What is expected:
Make a verbatim copy of the entries below; pictures stay out.

Transcribed page contents:
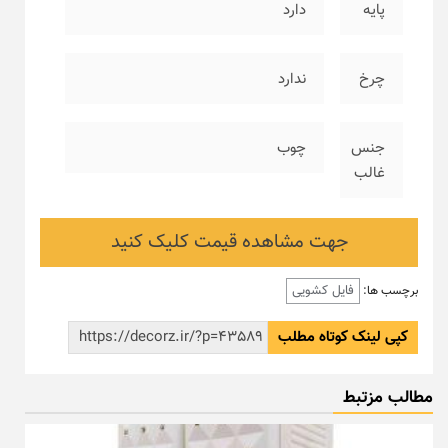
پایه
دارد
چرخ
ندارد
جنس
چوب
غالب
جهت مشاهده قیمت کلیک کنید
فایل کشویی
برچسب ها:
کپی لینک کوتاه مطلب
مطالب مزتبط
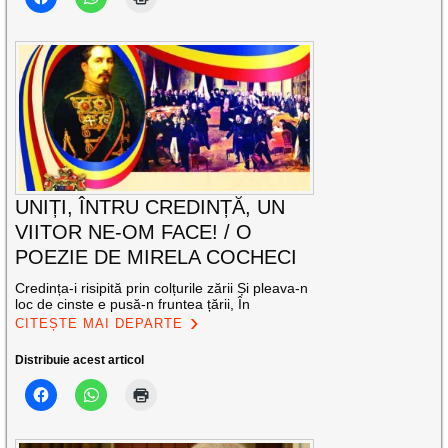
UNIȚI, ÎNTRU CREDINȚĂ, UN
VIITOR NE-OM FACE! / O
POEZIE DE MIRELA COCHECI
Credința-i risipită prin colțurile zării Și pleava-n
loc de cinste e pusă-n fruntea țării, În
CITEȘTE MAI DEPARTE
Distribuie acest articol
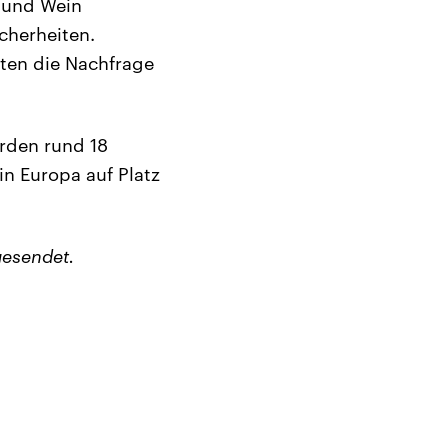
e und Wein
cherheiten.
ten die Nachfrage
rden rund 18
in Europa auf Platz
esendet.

Answer to the exercise:
پایه
دارد
چرخ
ندارد
جنس
چوب
غالب
جهت مشاهده قیمت کلیک کنید
فایل کشویی
برچسب ها:
کپی لینک کوتاه مطلب
مطالب مزتبط
UNIȚI, ÎNTRU CREDINȚĂ, UN
VIITOR NE-OM FACE! / O
POEZIE DE MIRELA COCHECI
Credința-i risipită prin colțurile zării Și pleava-n
loc de cinste e pusă-n fruntea țării, În
CITEȘTE MAI DEPARTE
Distribuie acest articol
e und Wein
cherheiten.
ten die Nachfrage
rden rund 18
in Europa auf Platz
esendet.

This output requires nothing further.